Sunday, October 13, 2013

Day 106 - Anxiety around new people and self-sabotage at school work

I forgive myself that I have not accepted and allowed myself to relax and be comfortable around new people I meet.

I forgive myself that I accepted and allowed myself to be anxious around new people. When and as I see myself being anxious around new people - I stop and breathe. I realize that this is a pattern where my mind tries to direct me through definitions, belief and reactions that I created and that I simply have to direct myself in that moment and not allow the mind to interfere. Therefore I commit myself to no more accept and allow myself to be distracted with thoughts and reactions when I am around new people, instead I realize that I am equal to other people and that there are no real strangers because we are all the same as Life and I direct myself in breath to be relaxed and treat others as I would like to be.




I forgive myself that I accepted and allowed myself to sabotage myself when doing school work by allowing myself to have thoughts of resistance and worry. When and as I see myself having thoughts of resistance and worry about school work - I stop and breathe. I commit myself to not accept and allow myself to go into resistance and worry, instead I take a breath to stop all thoughts and direct myself to do the work and I do not accept and allow any self-sabotage through thoughts, emotions, excuses.

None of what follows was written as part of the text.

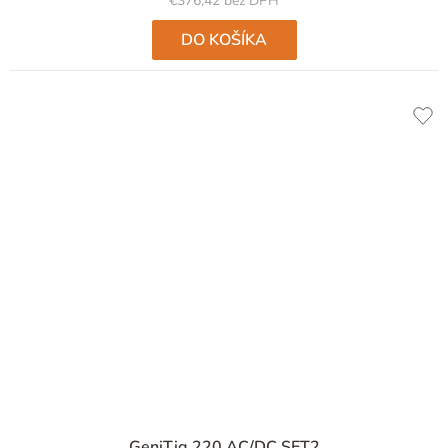
€376,42 bez DPH
DO KOŠÍKA
GeniTig 220 AC/DC SET2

Saturday, October 12, 2013

Day 105 - Judging my speaking

I forgive myself that I accepted and allowed myself to judge the words I speak, the ideas I speak, the thoughts I speak before I even spoke them and when I am speaking in front of other people.

I forgive myself that I have not accepted and allowed myself to let go of the fear that what I speak will not be coherent, understandable, logical and sensible.

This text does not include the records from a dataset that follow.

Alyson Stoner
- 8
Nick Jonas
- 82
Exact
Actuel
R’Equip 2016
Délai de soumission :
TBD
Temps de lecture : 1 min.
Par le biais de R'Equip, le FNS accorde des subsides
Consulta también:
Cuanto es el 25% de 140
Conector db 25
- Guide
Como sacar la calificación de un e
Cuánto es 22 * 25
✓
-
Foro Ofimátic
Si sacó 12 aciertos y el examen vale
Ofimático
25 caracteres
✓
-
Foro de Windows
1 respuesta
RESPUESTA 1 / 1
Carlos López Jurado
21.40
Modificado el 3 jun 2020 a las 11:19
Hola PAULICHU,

I forgive myself that I have not accepted and myself to let go of the fear that I will be disliked, proven wrong or laughed at when I speak in front of others.

I forgive myself that I accepted and allowed myself to fear that my father will not agree with what I am saying and to feel inferior when he or someone does not agree with what I am saying.

I forgive myself that I accepted and allowed myself to go into fear of rejection and inferiority when someone does not agree with me.

I forgive myself that I accepted and allowed myself to judge others who I don't agree with as inferior, wrong and stupid and to judge me in the same way. I realize that being wrong or not being agreed with by others is nothing 'bad' and is not shameful because no one knows everything and all people make mistakes and have wrong perceptions. I commit myself to not accept and allow myself to fear that may be wrong and that others will not agree with me. I commit myself to not judge myself as inferior, stupid and to not go into shame and fear of rejection/ridicule when others don't agree with me or when I am proven wrong. Instead I breathe and take the opportunity to learn something new.

I forgive myself that I accepted and allowed myself to perceive the act of someone not agreeing with me as dangerous for the status of my relationship and reputation.

I forgive myself that I accepted and allowed myself to wish/want/desire to be reputable among other people and to within this worry about/fear their opinions, observations. I realize and understand that as long as I will desire to have a 'good reputation' among others, to be liked by all and to have agreeing relationships with others, so long I will be afraid of rejection and disagreement. Therefore I commit myself to no more accept and allow myself to wish/want/desire to have a 'good reputation' among others and to have agreeing relationships with others. I commit myself to no more accept and allow myself to fear that others will not agree with me.

I realize and understand that only I can stop judging and comparing myself through inferiority/superiority and that I am always equal to all as Life and so it is useless to judge myself and feel inferior if others don't agree with me.

I forgive myself that I accepted and allowed myself to feel ashamed and less than when someone doesn't agree with me or when someone says that I did not do something well enough or how it was expected. I commit myself to no more feel ashamed and inferior in such situations and I commit myself to not take them personally. Instead I move myself in the breath and take the opportunity to learn something new and make myself better.